**THE TASK**
Search the data for the string "mailing" and extract every line where it appears.
____
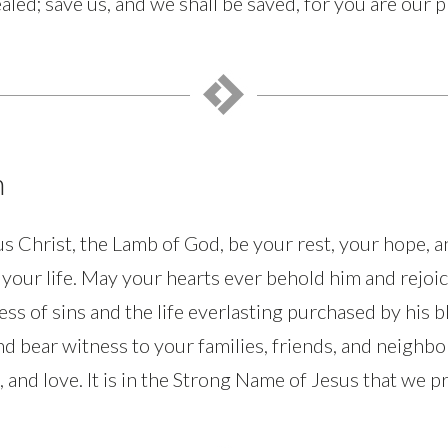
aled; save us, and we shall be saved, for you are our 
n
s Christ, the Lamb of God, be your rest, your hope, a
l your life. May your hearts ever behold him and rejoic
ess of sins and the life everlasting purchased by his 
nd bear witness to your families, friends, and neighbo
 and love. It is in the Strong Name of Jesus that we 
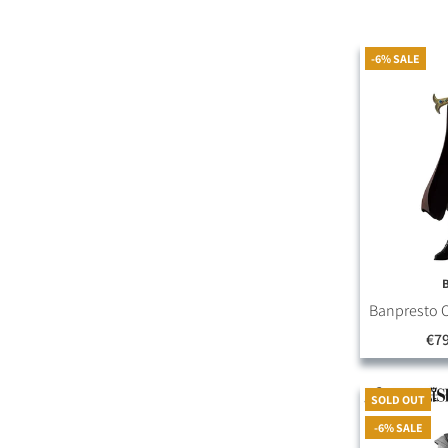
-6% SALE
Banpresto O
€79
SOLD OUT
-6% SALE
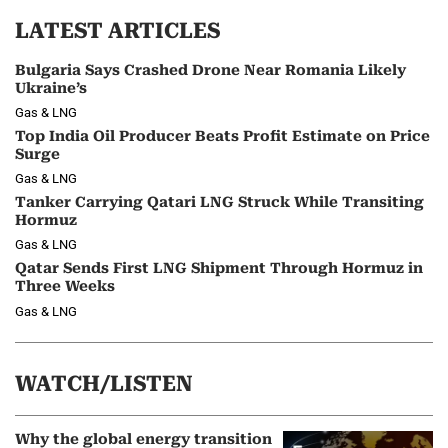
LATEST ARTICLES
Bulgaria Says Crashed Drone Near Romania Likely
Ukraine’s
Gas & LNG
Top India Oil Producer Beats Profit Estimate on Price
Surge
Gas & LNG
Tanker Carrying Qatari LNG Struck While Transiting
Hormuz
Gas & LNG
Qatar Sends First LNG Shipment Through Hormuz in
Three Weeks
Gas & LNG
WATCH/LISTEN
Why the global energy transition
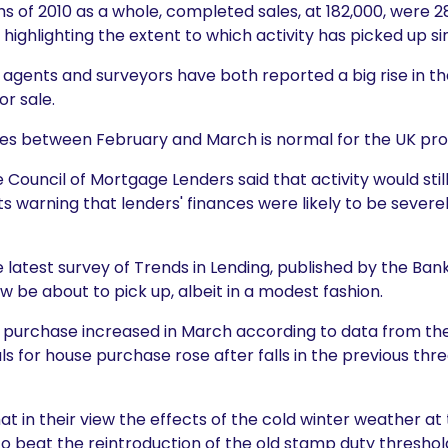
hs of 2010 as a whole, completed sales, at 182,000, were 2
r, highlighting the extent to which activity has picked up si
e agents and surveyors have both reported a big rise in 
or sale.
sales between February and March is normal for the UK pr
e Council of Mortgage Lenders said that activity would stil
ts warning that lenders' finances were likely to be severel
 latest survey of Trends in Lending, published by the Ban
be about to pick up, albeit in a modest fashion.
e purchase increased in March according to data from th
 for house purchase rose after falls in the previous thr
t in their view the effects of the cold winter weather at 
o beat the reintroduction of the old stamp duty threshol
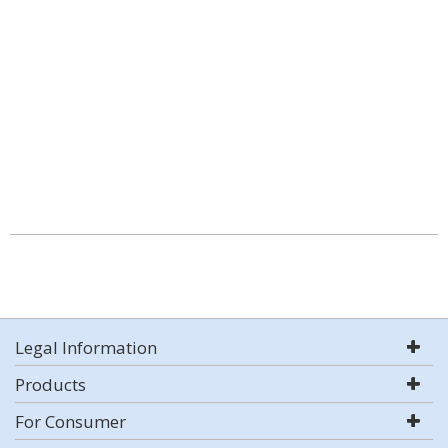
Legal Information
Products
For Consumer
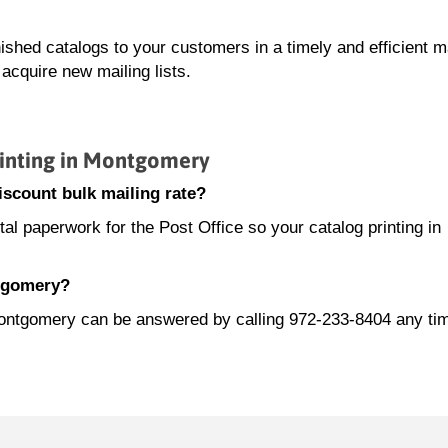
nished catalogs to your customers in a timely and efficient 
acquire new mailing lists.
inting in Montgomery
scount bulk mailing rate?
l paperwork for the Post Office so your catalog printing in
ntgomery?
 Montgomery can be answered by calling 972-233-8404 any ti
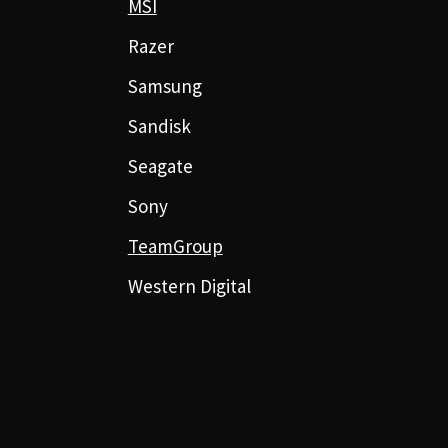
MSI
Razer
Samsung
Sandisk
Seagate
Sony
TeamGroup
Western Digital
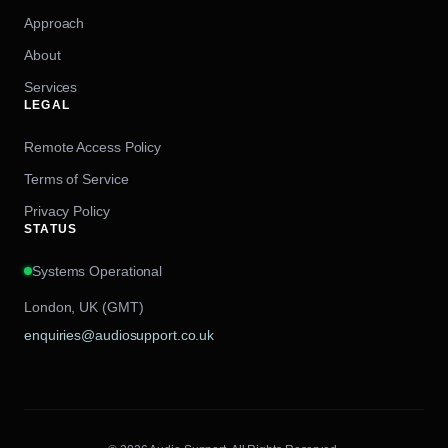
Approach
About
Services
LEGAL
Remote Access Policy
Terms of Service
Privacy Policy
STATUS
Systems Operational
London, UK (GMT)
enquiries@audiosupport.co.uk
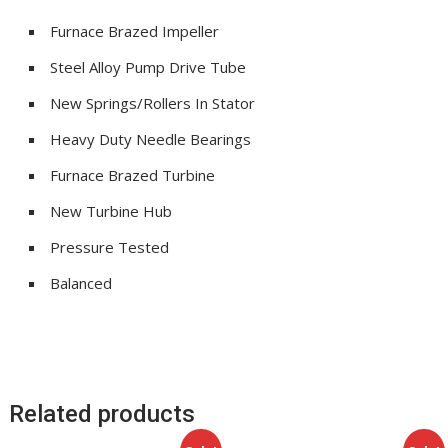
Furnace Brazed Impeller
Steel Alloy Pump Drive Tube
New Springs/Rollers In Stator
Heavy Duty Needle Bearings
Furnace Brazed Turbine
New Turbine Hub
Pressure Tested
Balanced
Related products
____
**WRITTEN REPLY**
acquire new mailing lists.
scount bulk mailing rate?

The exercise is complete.